* [Task objective]:
Below are records; count how many of their lines contain the string "click", and give only that number.

━━ Dataset extract ━━

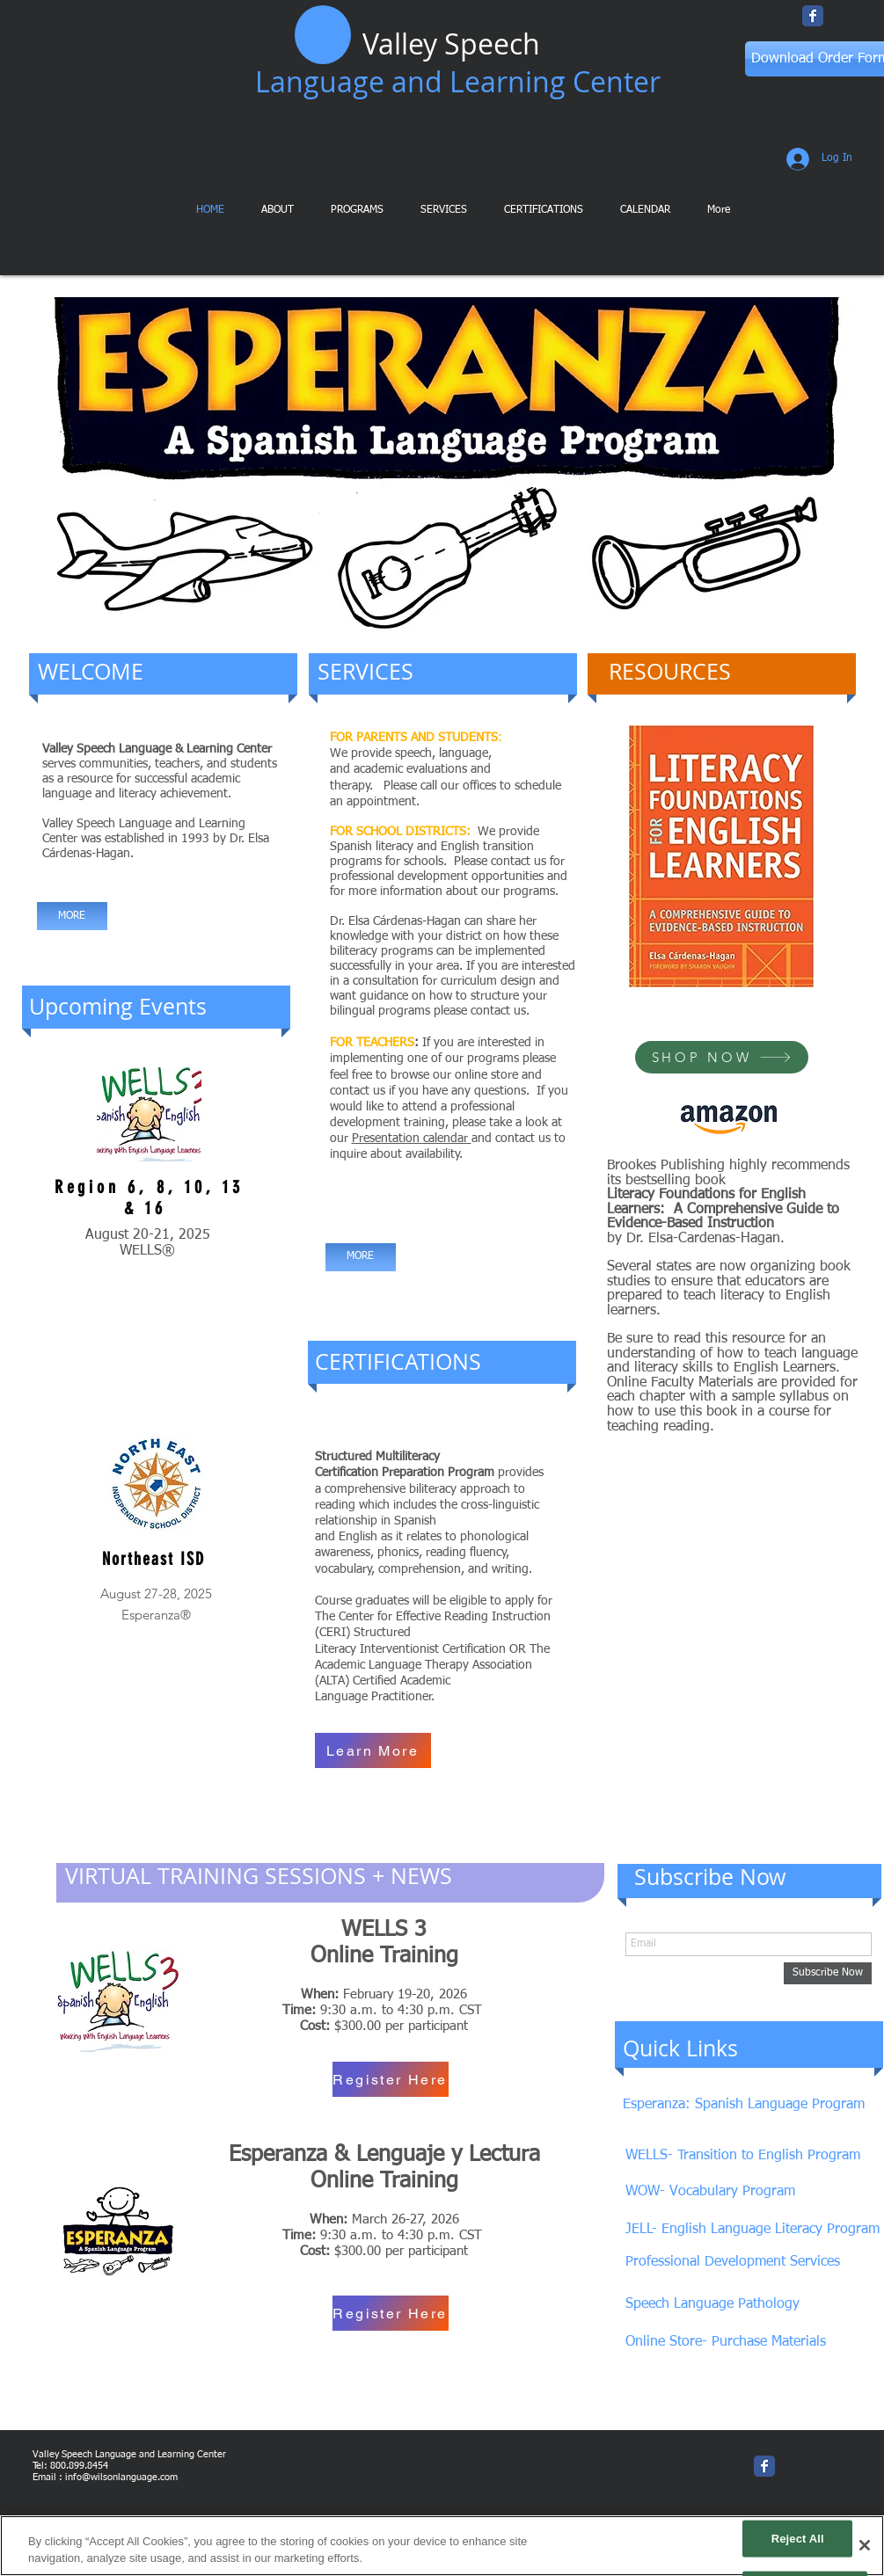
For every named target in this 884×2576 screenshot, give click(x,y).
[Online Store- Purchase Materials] (729, 2342)
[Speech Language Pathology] (716, 2305)
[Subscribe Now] (828, 1973)
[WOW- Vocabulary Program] (712, 2192)
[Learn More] (373, 1750)
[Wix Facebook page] (812, 15)
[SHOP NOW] (721, 1057)
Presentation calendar (411, 1138)
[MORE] (72, 916)
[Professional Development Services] (736, 2262)
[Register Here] (390, 2079)
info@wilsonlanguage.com (121, 2477)
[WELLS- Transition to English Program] (745, 2156)
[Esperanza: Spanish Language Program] (749, 2105)
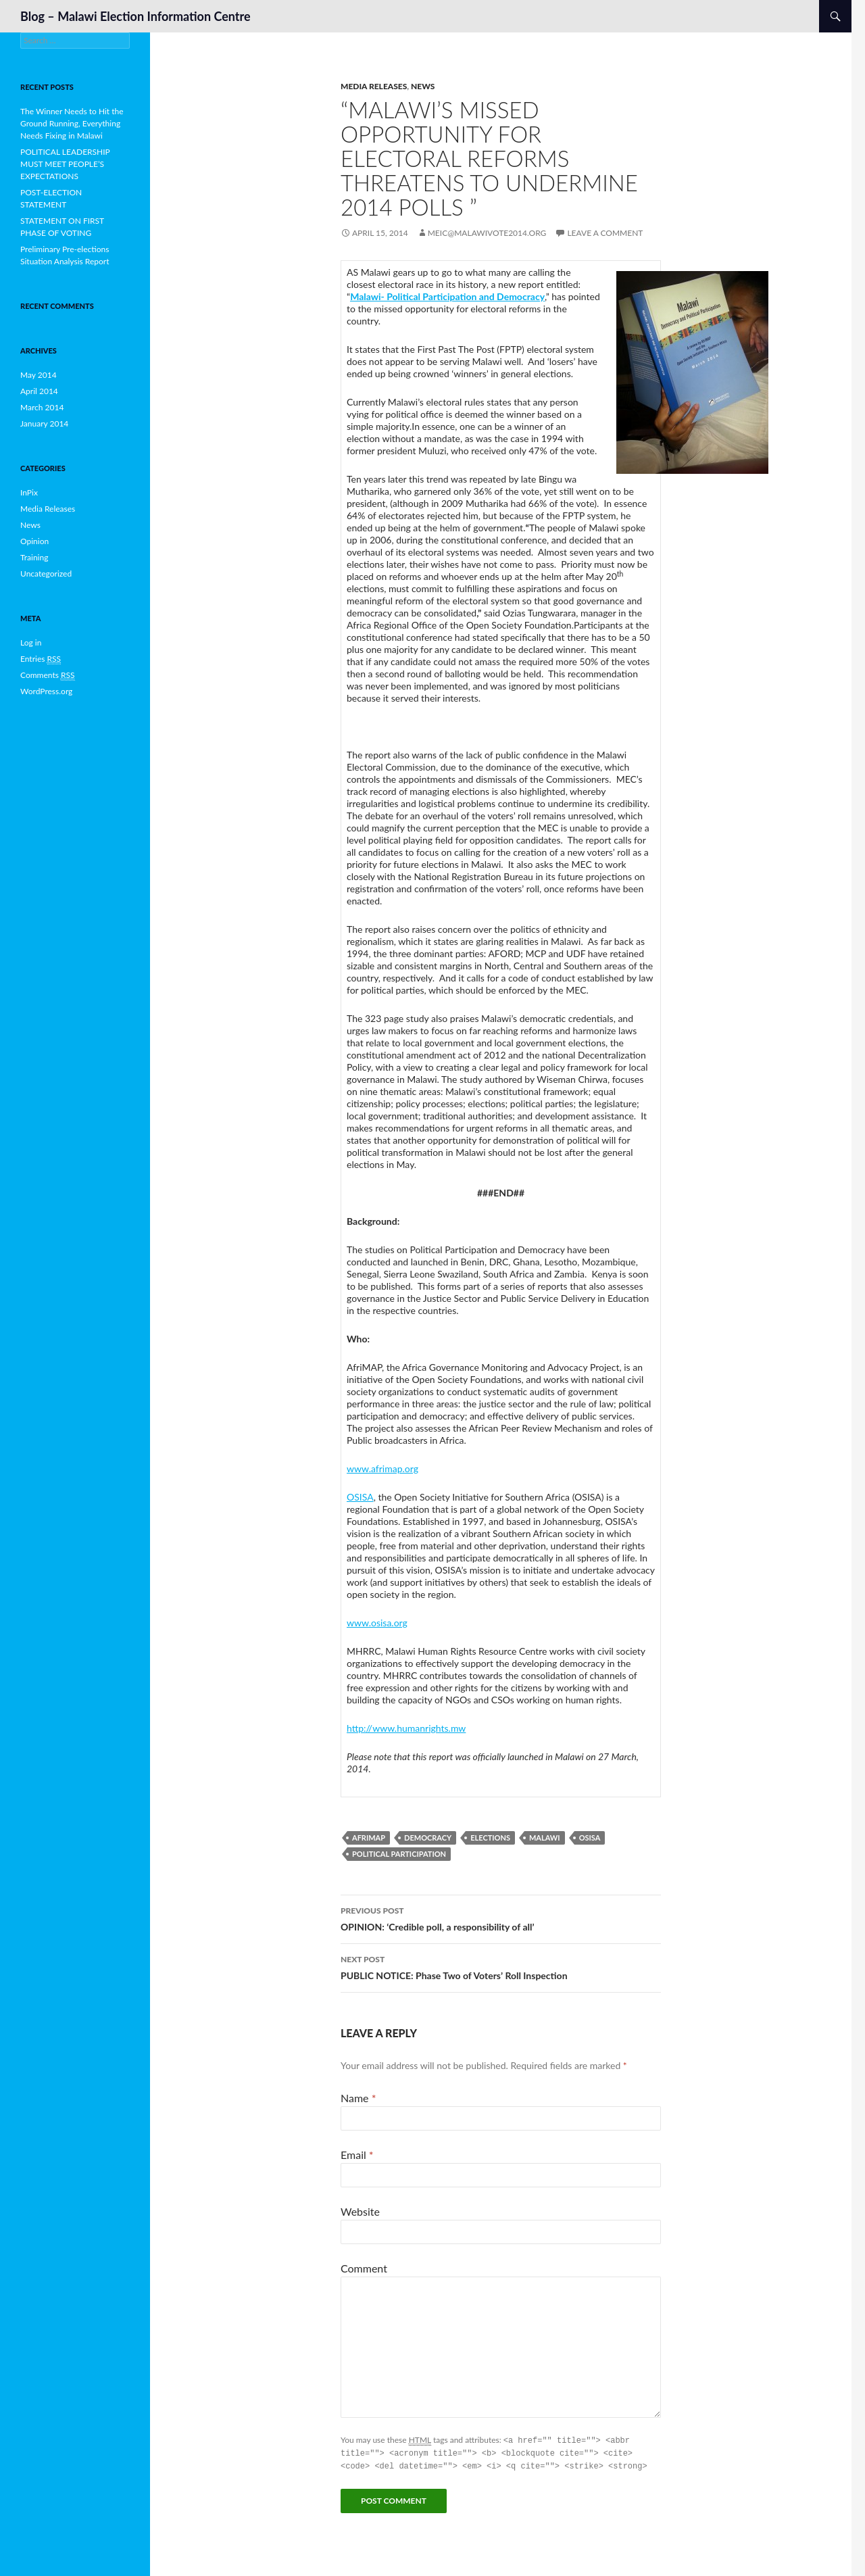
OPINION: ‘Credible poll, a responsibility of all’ (501, 1918)
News (423, 86)
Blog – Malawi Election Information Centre (135, 16)
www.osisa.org (377, 1622)
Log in (30, 642)
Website (360, 2211)
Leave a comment (605, 233)
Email (357, 2154)
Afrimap (368, 1837)
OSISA (360, 1497)
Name (358, 2097)
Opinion (34, 541)
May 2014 (38, 375)
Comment (364, 2268)
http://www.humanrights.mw (406, 1728)
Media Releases (374, 86)
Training (34, 557)
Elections (490, 1837)
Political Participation (399, 1853)
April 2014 (39, 391)
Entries (40, 659)
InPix (29, 492)
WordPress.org (46, 691)
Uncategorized (46, 573)
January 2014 (44, 423)
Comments (47, 675)
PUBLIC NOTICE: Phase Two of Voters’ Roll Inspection (501, 1966)
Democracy (427, 1837)
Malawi (544, 1837)
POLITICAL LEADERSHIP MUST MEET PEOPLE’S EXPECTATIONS (65, 164)
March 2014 (42, 407)
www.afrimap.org (382, 1468)
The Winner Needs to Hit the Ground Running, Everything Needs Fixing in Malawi (72, 123)
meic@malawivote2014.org (487, 233)
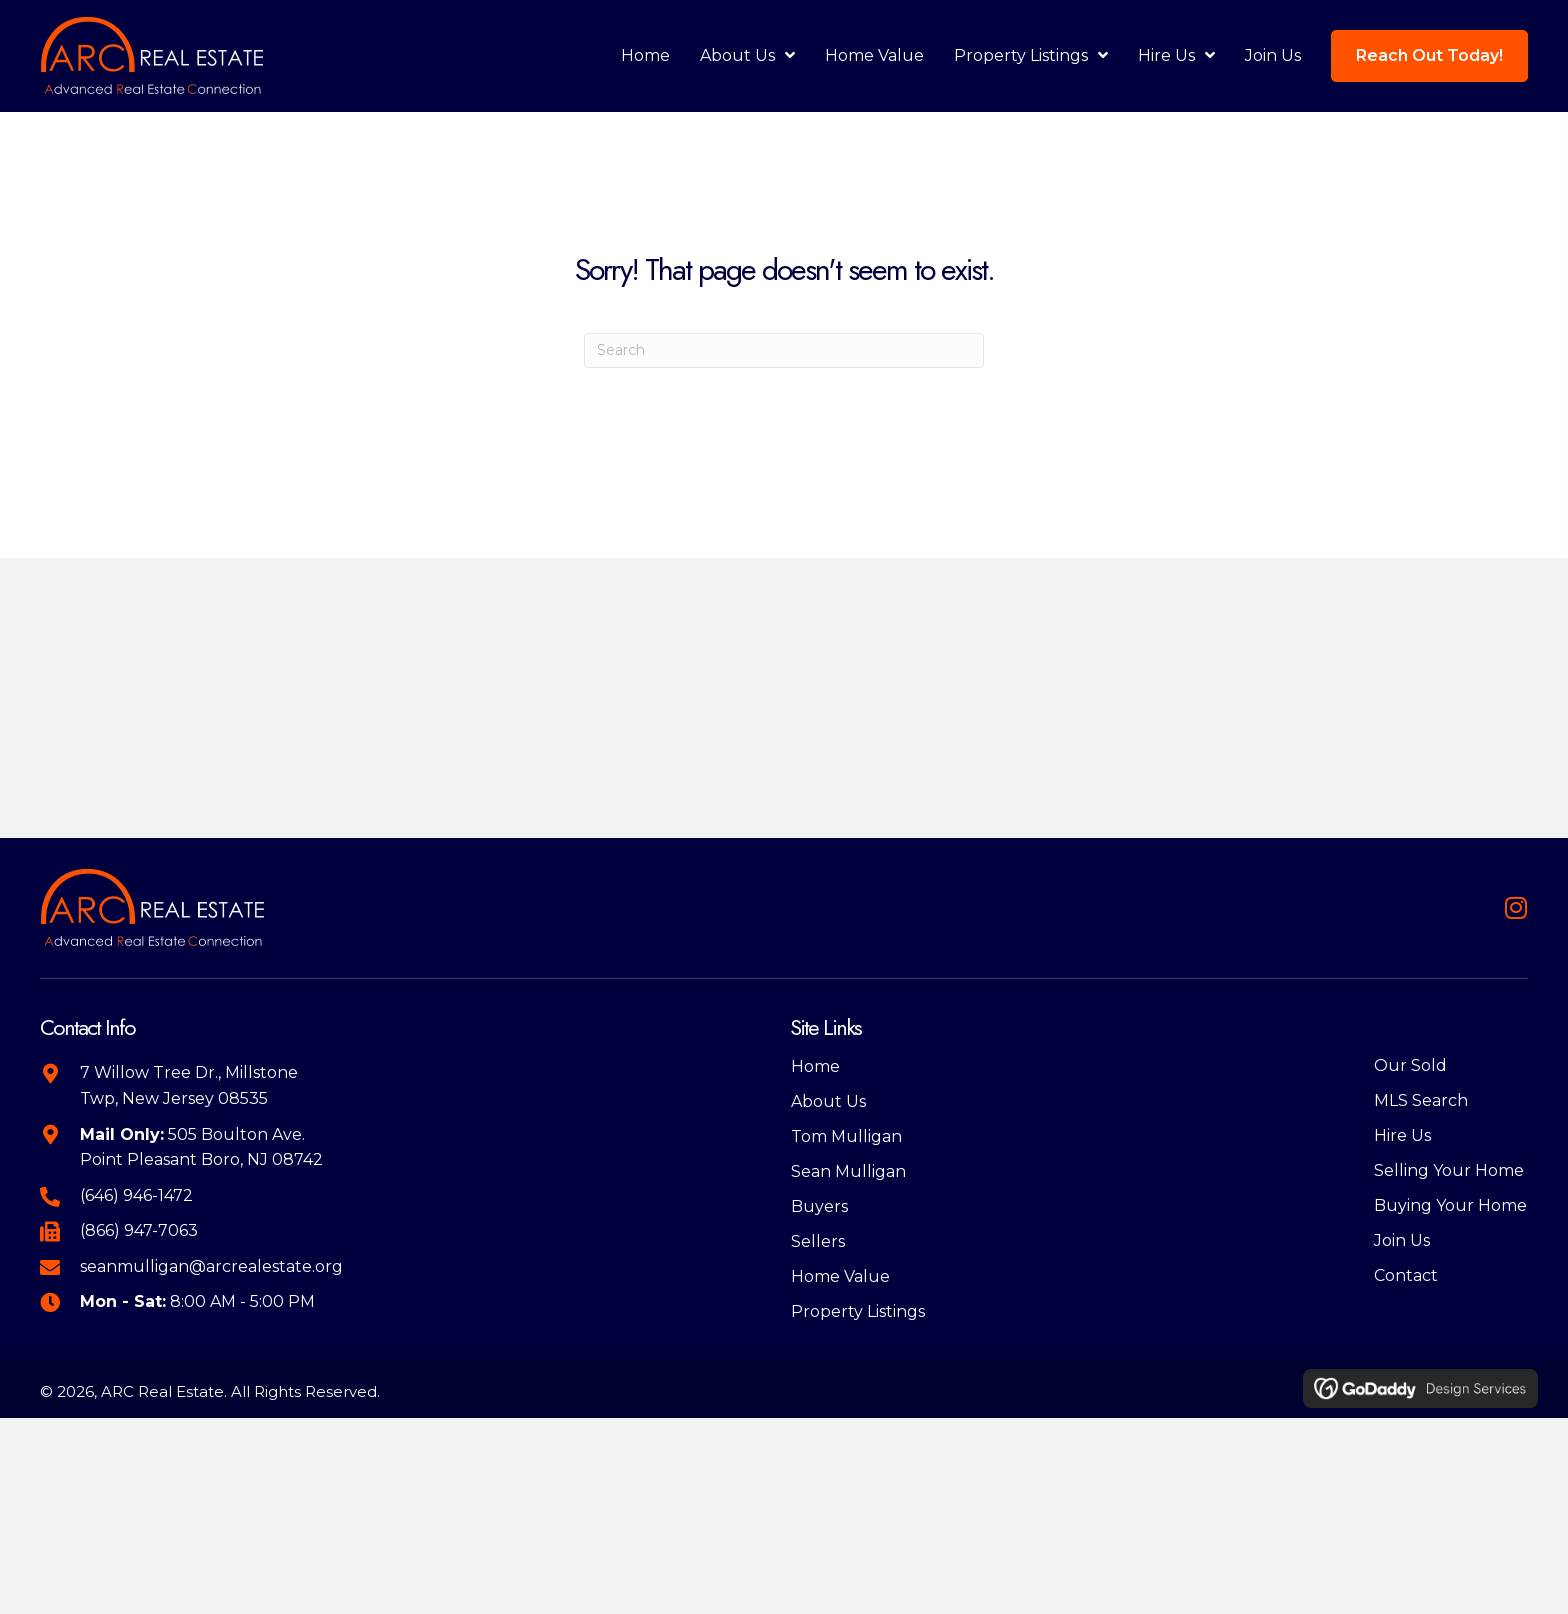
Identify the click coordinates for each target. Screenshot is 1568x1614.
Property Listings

━━━

* [Answer area]:
2